Fruits are oval in shape, 80-200mm in length, and 60 – 100mm in diameter, with five acutely angled sides, giving a star shape in cross section. Technically the fruit is a fleshy berry.

Consumers vary in their preference. Some like very green, acid, others prefer yellow, fully ripe fruit with the strong oxalic acid/tannin taste and others favour the milder types. Oxalic acid and tannins strongly influence taste, and are present in higher levels in the ridges of the fruit wings than in the body of the fruit.

The maturity stages of the fruit influences taste considerably and sugar levels do not increase after harvest. Most varieties must be picked at near full colour development (either orange, yellow or yellow/white) to ensure maximum sweetness.

Carambola are lovely eaten fresh and because of their star shaped form when sliced, make a very attractive accompaniment or garnish to pavlovas, fruit salad, gateaux’s and platters. They compliment seafood dishes and savoury salads well and make a refreshing drink when juiced.

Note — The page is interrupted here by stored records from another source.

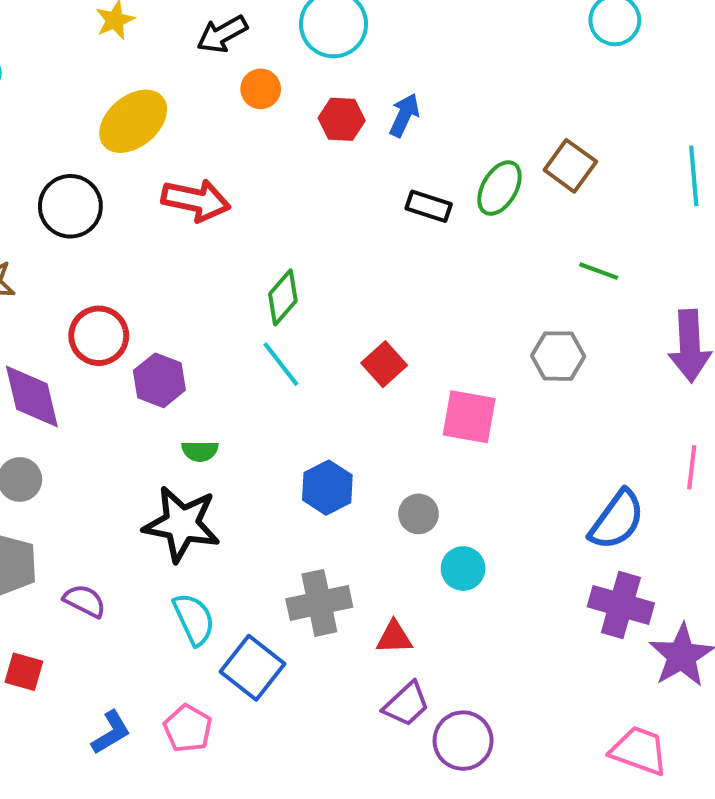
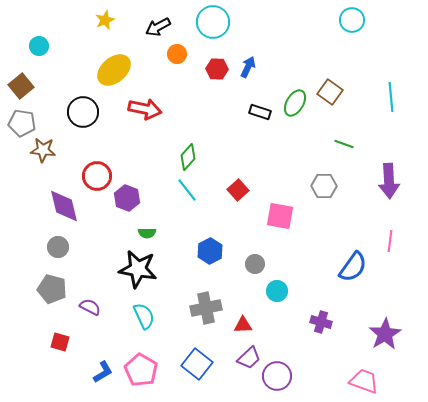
purple cross: (621, 605) -> (321, 322), moved, size x0.7
blue square: (253, 668) -> (197, 364), moved
pink pentagon: (188, 728) -> (141, 370), size x1.4

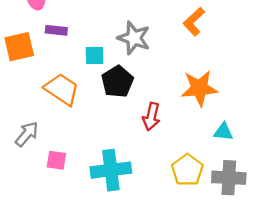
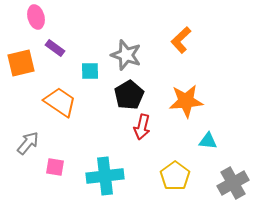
purple rectangle: (56, 30) -> (55, 48), turned 30
black pentagon: (117, 82) -> (129, 95), moved
gray cross: (229, 178) -> (233, 183), moved, turned -32

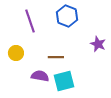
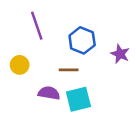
blue hexagon: (67, 16) -> (82, 40), moved

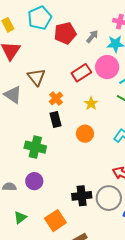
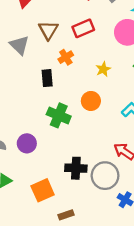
red rectangle: (81, 73) -> (83, 28), moved
black rectangle: (56, 119) -> (47, 78), moved
green cross: (35, 147) -> (59, 115), moved

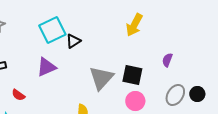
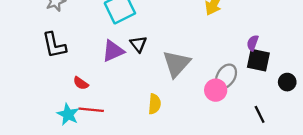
black triangle: (73, 41) -> (138, 44), moved, turned -35
black square: (132, 75) -> (258, 60), moved
gray ellipse: (175, 95) -> (226, 76), moved

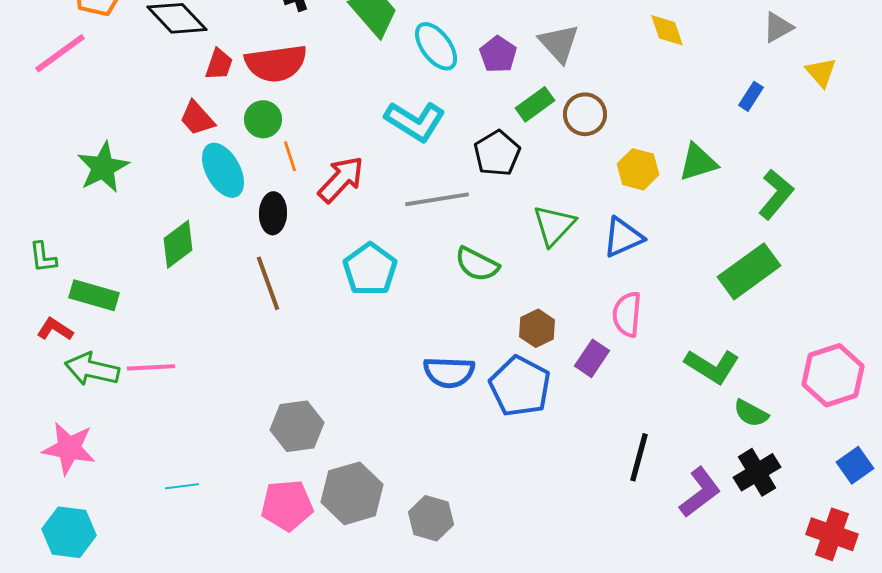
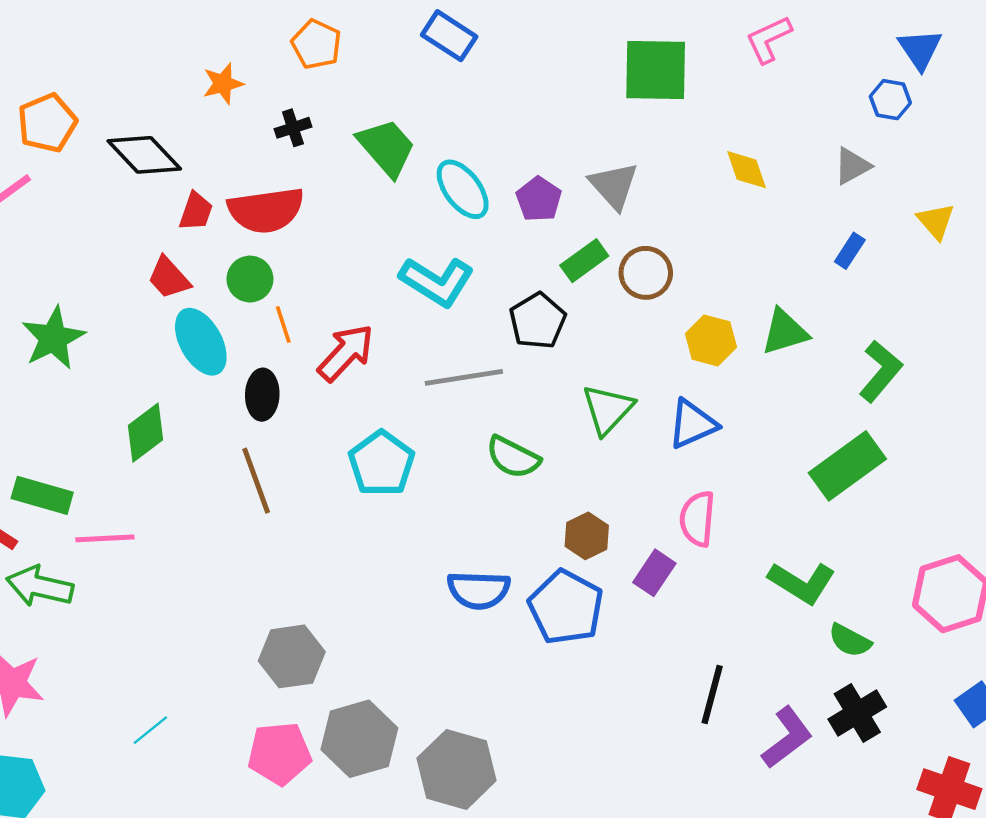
gray triangle: (778, 27) -> (852, 166), moved
pink line: (151, 367) -> (105, 538), moved
cyan line: (182, 486) -> (150, 730), turned -32
gray hexagon: (431, 518) -> (456, 769), size x1.4

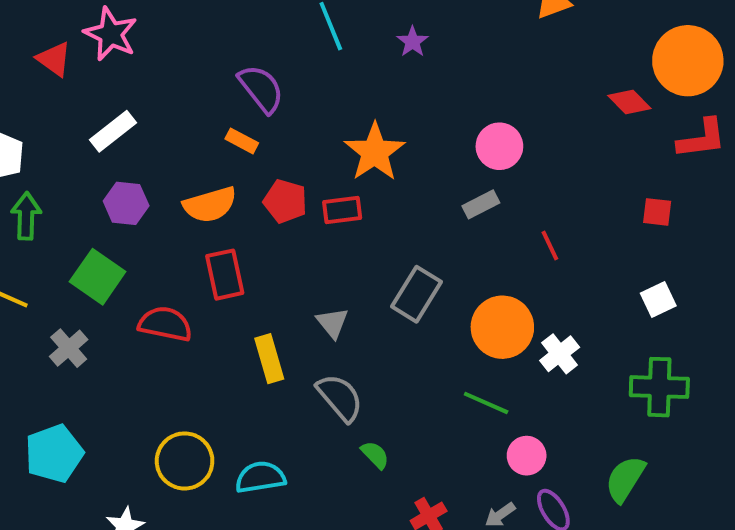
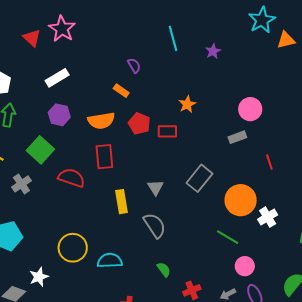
purple semicircle: (261, 89) -> (134, 66), size x0.6
orange star: (375, 152) -> (187, 104), size x0.6
green semicircle: (375, 455) -> (164, 269), moved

The trees grow best in a tropical to subtropical climate, with 1500-3000mm of rain, well distributed throughout the year. Carambola fruit are grown successfully as far south as northern New South Wales, where growth is slower. Trees grown in drier areas like Cairns, Cardwell, Mareeba and Townsville-Ayr produce sweeter fruits than areas such as Daintree, Innisfail and Tully, in Queensland.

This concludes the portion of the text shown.